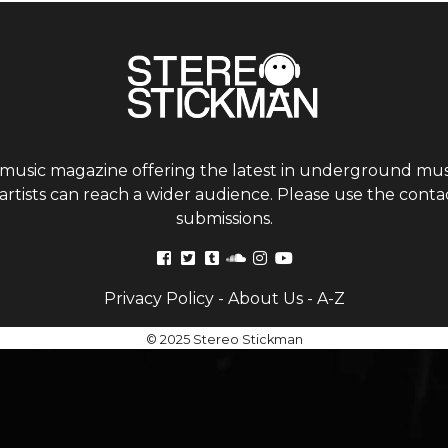
 music magazine offering the latest in underground musi
tists can reach a wider audience. Please use the contac
submissions.
Privacy Policy
-
About Us
-
A-Z
© 2025 Stereo Stickman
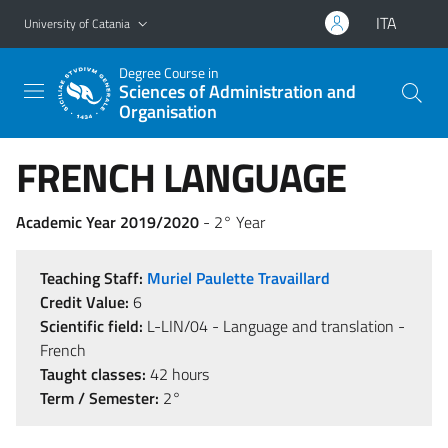
Go to main content
Go to navigation menu
ITA
University of Catania
Degree Course in
Sciences of Administration and
Organisation
FRENCH LANGUAGE
Academic Year 2019/2020
- 2° Year
Teaching Staff:
Muriel Paulette Travaillard
Credit Value:
6
Scientific field:
L-LIN/04 - Language and translation -
French
Taught classes:
42 hours
Term / Semester:
2°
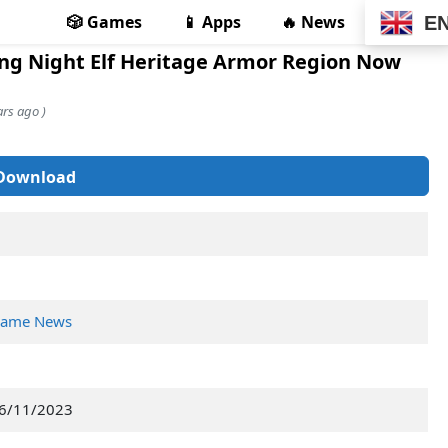
🎲 Games
📱 Apps
🔥 News
E
ing Night Elf Heritage Armor Region Now
rs ago )
Download
ame News
6/11/2023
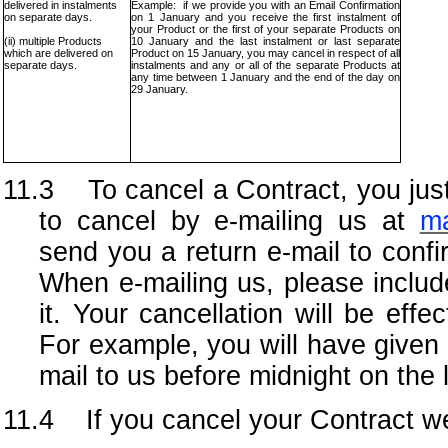
delivered in instalments
Example: if we provide you with an Email Confirmation
on separate days.
on 1 January and you receive the first instalment of
your Product or the first of your separate Products on
(ii) multiple Products
10 January and the last instalment or last separate
which are delivered on
Product on 15 January, you may cancel in respect of all
separate days.
instalments and any or all of the separate Products at
any time between 1 January and the end of the day on
29 January.
11.3 To cancel a Contract, you just
to cancel by e-mailing us at
ma
send you a return e-mail to confi
When e-mailing us, please include 
it. Your cancellation will be eff
For example, you will have given 
mail to us before midnight on the 
11.4 If you cancel your Contract we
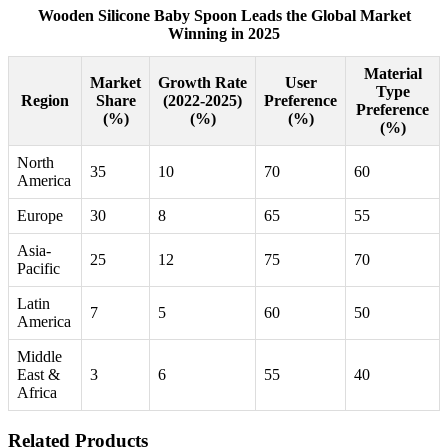
Wooden Silicone Baby Spoon Leads the Global Market
Winning in 2025
Material
Market
Growth Rate
User
Type
Region
Share
(2022-2025)
Preference
Preference
(%)
(%)
(%)
(%)
North
35
10
70
60
America
Europe
30
8
65
55
Asia-
25
12
75
70
Pacific
Latin
7
5
60
50
America
Middle
East &
3
6
55
40
Africa
Related Products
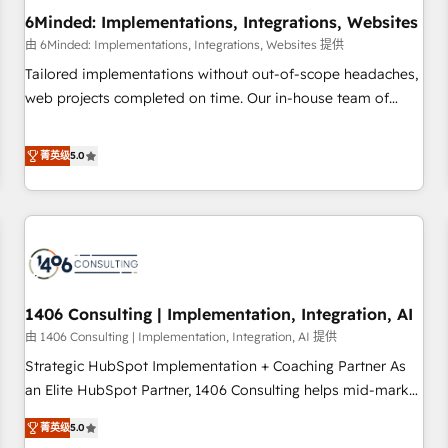
6Minded: Implementations, Integrations, Websites
architecture, AI enablement, and strategic marketing,
delivered through our proprietary FLAIR framework for
由 6Minded: Implementations, Integrations, Websites 提供
responsible AI adoption. As a HubSpot Elite Partner and
Tailored implementations without out-of-scope headaches,
ISO 27001:2022 certified consultancy, we blend strategy,
web projects completed on time. Our in-house team of
creativity, and technology to help organisations scale
certified CRM architects, experts, developers, designers, and
smarter and grow stronger.
marketers handles all aspects of your HubSpot. ✨ 400+
菁英级
5.0
global clients ✨ 100+ seamless migrations from 15+
different CRMs ✨ 100,000+ hours in HubSpot projects, 75+
full Hub implementations, and 5,000+ pages ✨ CS: Clients
generating 7-digit MRR from inbound campaigns ✨ CS:
245% organic growth & +751% new visitors for a full-funnel
HubSpot project ✨ CS: 415% conversion boost with a new
1406 Consulting | Implementation, Integration, AI
HubSpot site Recognized leaders: 🏆 HubSpot Platform
Migration Impact Award 🏆 Clutch HubSpot Global Leader
由 1406 Consulting | Implementation, Integration, AI 提供
🏆 Finalist: HubSpot Inbound Campaign of the Year 🏆 Gold
Strategic HubSpot Implementation + Coaching Partner As
AVA Digital Award for Best Website 🌟 Accreditations: CRM
an Elite HubSpot Partner, 1406 Consulting helps mid-market
Implementation, HubSpot Content Experience, CRM Data
revenue teams transform how they sell, market, and serve.
菁英级
5.0
Migration & Custom Integration
We don't just build your HubSpot—we teach your team to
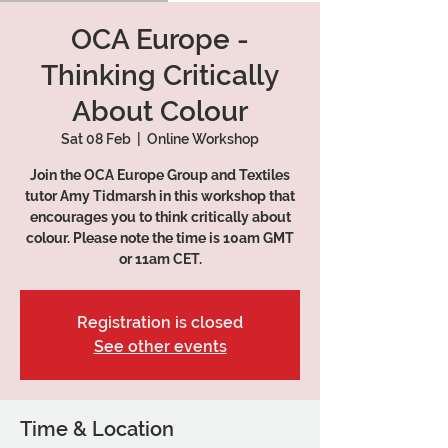
OCA Europe -
Thinking Critically
About Colour
Sat 08 Feb
  |  
Online Workshop
Join the OCA Europe Group and Textiles
tutor Amy Tidmarsh in this workshop that
encourages you to think critically about
colour. Please note the time is 10am GMT
or 11am CET.
Registration is closed
See other events
Time & Location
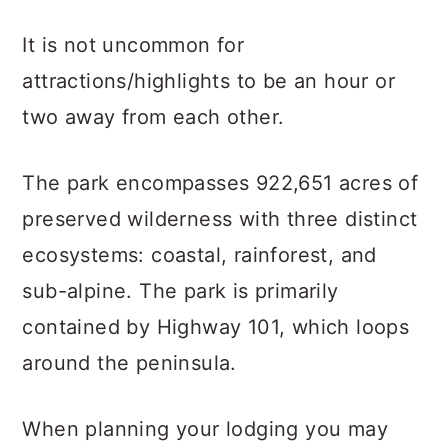
It is not uncommon for
attractions/highlights to be an hour or
two away from each other.
The park encompasses 922,651 acres of
preserved wilderness with three distinct
ecosystems: coastal, rainforest, and
sub-alpine. The park is primarily
contained by Highway 101, which loops
around the peninsula.
When planning your lodging you may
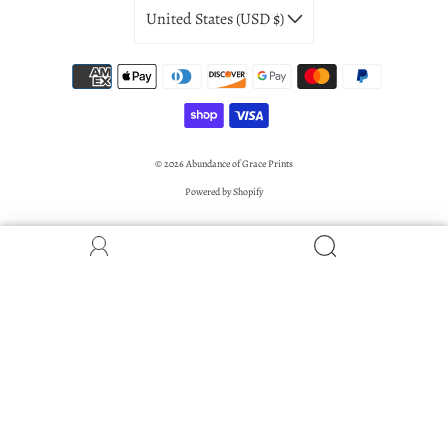
United States (USD $)
© 2026
Abundance of Grace Prints
Powered by Shopify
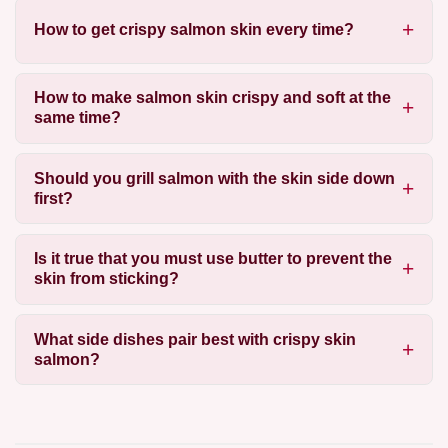
How to get crispy salmon skin every time?
How to make salmon skin crispy and soft at the
same time?
Should you grill salmon with the skin side down
first?
Is it true that you must use butter to prevent the
skin from sticking?
What side dishes pair best with crispy skin
salmon?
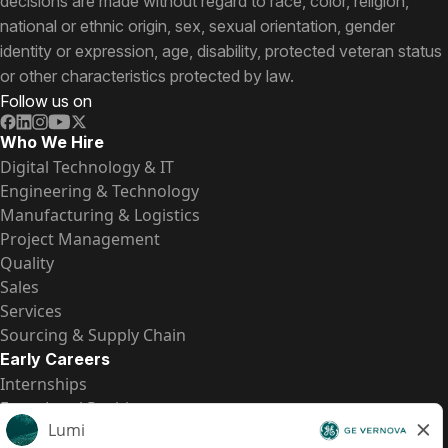
decisions are made without regard to race, color, religion,
national or ethnic origin, sex, sexual orientation, gender
identity or expression, age, disability, protected veteran status
or other characteristics protected by law.
Follow us on
Who We Hire
Digital Technology & IT
Engineering & Technology
Manufacturing & Logistics
Project Management
Quality
Sales
Services
Sourcing & Supply Chain
Early Careers
Internships
Entry-Level Positions
All Opportunities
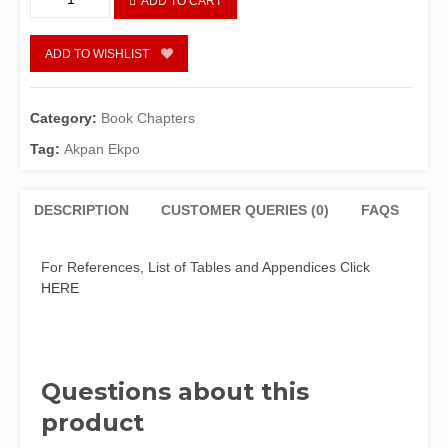
ADD TO CART
in
the
Third
ADD TO WISHLIST
Republic
and
Beyond
Category:
Book Chapters
The
Tag:
Akpan Ekpo
Nigerian
Reality
quantity
DESCRIPTION
CUSTOMER QUERIES (0)
FAQS
For References, List of Tables and Appendices Click
HERE
Questions about this
product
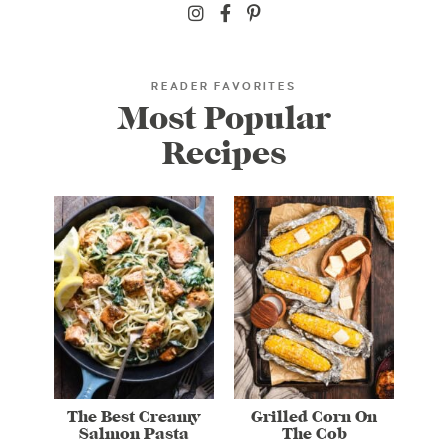
READER FAVORITES
Most Popular
Recipes
The Best Creamy
Grilled Corn On
Salmon Pasta
The Cob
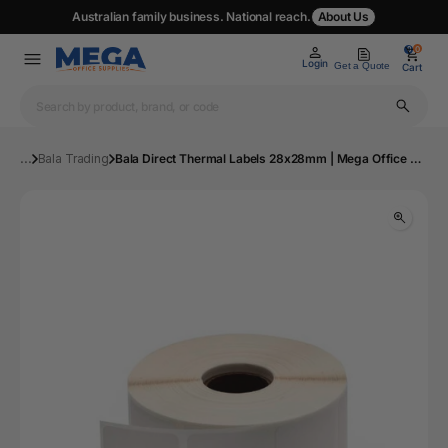
Australian family business. National reach.
About Us
0
0
Login
Get a Quote
Cart
...
Bala Trading
Bala Direct Thermal Labels 28x28mm | Mega Office Supplies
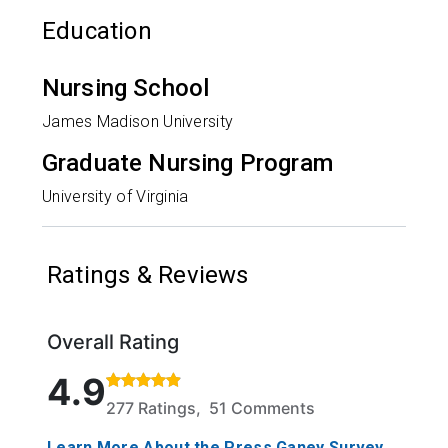
Education
Nursing School
James Madison University
Graduate Nursing Program
University of Virginia
Ratings & Reviews
Overall Rating
Rated 4.9 out of 5 stars based on 277 ratings and 5
4.9
277 Ratings, 51 Comments
Learn More About the Press Ganey Survey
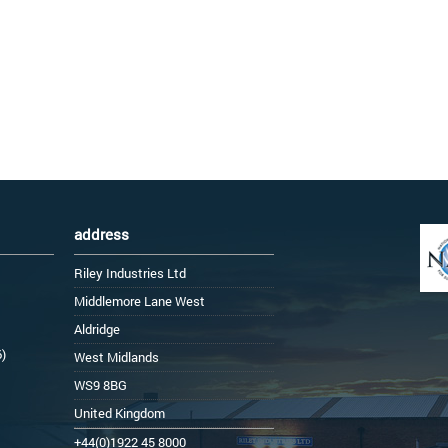
address
Riley Industries Ltd
Middlemore Lane West
Aldridge
6)
West Midlands
WS9 8BG
United Kingdom
+44(0)1922 45 8000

===============

_What you will do_
Repeat each record exactly as shown above, dropping all images.

_The answer_
 music magazine offering the latest in underground musi
tists can reach a wider audience. Please use the contac
submissions.
Privacy Policy
-
About Us
-
A-Z
© 2025 Stereo Stickman
Go to main content
Go to navigation menu
ITA
University of Catania
Degree Course in
Sciences of Administration and
Organisation
FRENCH LANGUAGE
Academic Year 2019/2020
- 2° Year
Teaching Staff:
Muriel Paulette Travaillard
Credit Value:
6
Scientific field:
L-LIN/04 - Language and translation -
French
Taught classes:
42 hours
Term / Semester:
2°
🎲 Games
📱 Apps
🔥 News
E
ing Night Elf Heritage Armor Region Now
rs ago )
Download
ame News
6/11/2023
delivered in instalments
Example: if we provide you with an Email Confirmation
on separate days.
on 1 January and you receive the first instalment of
your Product or the first of your separate Products on
(ii) multiple Products
10 January and the last instalment or last separate
which are delivered on
Product on 15 January, you may cancel in respect of all
separate days.
instalments and any or all of the separate Products at
any time between 1 January and the end of the day on
29 January.
11.3 To cancel a Contract, you just
to cancel by e-mailing us at
ma
send you a return e-mail to confi
When e-mailing us, please include 
it. Your cancellation will be eff
For example, you will have given 
mail to us before midnight on the 
11.4 If you cancel your Contract we
Wooden Silicone Baby Spoon Leads the Global Market
Winning in 2025
Material
Market
Growth Rate
User
Type
Region
Share
(2022-2025)
Preference
Preference
(%)
(%)
(%)
(%)
North
35
10
70
60
America
Europe
30
8
65
55
Asia-
25
12
75
70
Pacific
Latin
7
5
60
50
America
Middle
East &
3
6
55
40
Africa
Related Products
6Minded: Implementations, Integrations, Websites
architecture, AI enablement, and strategic marketing,
delivered through our proprietary FLAIR framework for
由 6Minded: Implementations, Integrations, Websites 提供
responsible AI adoption. As a HubSpot Elite Partner and
Tailored implementations without out-of-scope headaches,
ISO 27001:2022 certified consultancy, we blend strategy,
web projects completed on time. Our in-house team of
creativity, and technology to help organisations scale
certified CRM architects, experts, developers, designers, and
smarter and grow stronger.
marketers handles all aspects of your HubSpot. ✨ 400+
菁英级
5.0
global clients ✨ 100+ seamless migrations from 15+
different CRMs ✨ 100,000+ hours in HubSpot projects, 75+
full Hub implementations, and 5,000+ pages ✨ CS: Clients
generating 7-digit MRR from inbound campaigns ✨ CS:
245% organic growth & +751% new visitors for a full-funnel
HubSpot project ✨ CS: 415% conversion boost with a new
1406 Consulting | Implementation, Integration, AI
HubSpot site Recognized leaders: 🏆 HubSpot Platform
Migration Impact Award 🏆 Clutch HubSpot Global Leader
由 1406 Consulting | Implementation, Integration, AI 提供
🏆 Finalist: HubSpot Inbound Campaign of the Year 🏆 Gold
Strategic HubSpot Implementation + Coaching Partner As
AVA Digital Award for Best Website 🌟 Accreditations: CRM
an Elite HubSpot Partner, 1406 Consulting helps mid-market
Implementation, HubSpot Content Experience, CRM Data
revenue teams transform how they sell, market, and serve.
菁英级
5.0
Migration & Custom Integration
We don't just build your HubSpot—we teach your team to
OCA Europe -
Thinking Critically
About Colour
Sat 08 Feb
  |  
Online Workshop
Join the OCA Europe Group and Textiles
tutor Amy Tidmarsh in this workshop that
encourages you to think critically about
colour. Please note the time is 10am GMT
or 11am CET.
Registration is closed
See other events
Time & Location
It is not uncommon for
attractions/highlights to be an hour or
two away from each other.
The park encompasses 922,651 acres of
preserved wilderness with three distinct
ecosystems: coastal, rainforest, and
sub-alpine. The park is primarily
contained by Highway 101, which loops
around the peninsula.
When planning your lodging you may
United States (USD $)
© 2026
Abundance of Grace Prints
Powered by Shopify
How to get crispy salmon skin every time?
How to make salmon skin crispy and soft at the
same time?
Should you grill salmon with the skin side down
first?
Is it true that you must use butter to prevent the
skin from sticking?
What side dishes pair best with crispy skin
salmon?
decisions are made without regard to race, color, religion,
national or ethnic origin, sex, sexual orientation, gender
identity or expression, age, disability, protected veteran status
or other characteristics protected by law.
Follow us on
Who We Hire
Digital Technology & IT
Engineering & Technology
Manufacturing & Logistics
Project Management
Quality
Sales
Services
Sourcing & Supply Chain
Early Careers
Internships
Entry-Level Positions
All Opportunities
ADD TO CART
in
the
Third
ADD TO WISHLIST
Republic
and
Beyond
Category:
Book Chapters
The
Tag:
Akpan Ekpo
Nigerian
Reality
quantity
DESCRIPTION
CUSTOMER QUERIES (0)
FAQS
For References, List of Tables and Appendices Click
HERE
Questions about this
product
READER FAVORITES
Most Popular
Recipes
The Best Creamy
Grilled Corn On
Salmon Pasta
The Cob
Australian family business. National reach.
About Us
0
0
Login
Get a Quote
Cart
...
Bala Trading
Bala Direct Thermal Labels 28x28mm | Mega Office Supplies
Education
Nursing School
James Madison University
Graduate Nursing Program
University of Virginia
Ratings & Reviews
Overall Rating
Rated 4.9 out of 5 stars based on 277 ratings and 5
4.9
277 Ratings, 51 Comments
Learn More About the Press Ganey Survey
address
Riley Industries Ltd
Middlemore Lane West
Aldridge
6)
West Midlands
WS9 8BG
United Kingdom
+44(0)1922 45 8000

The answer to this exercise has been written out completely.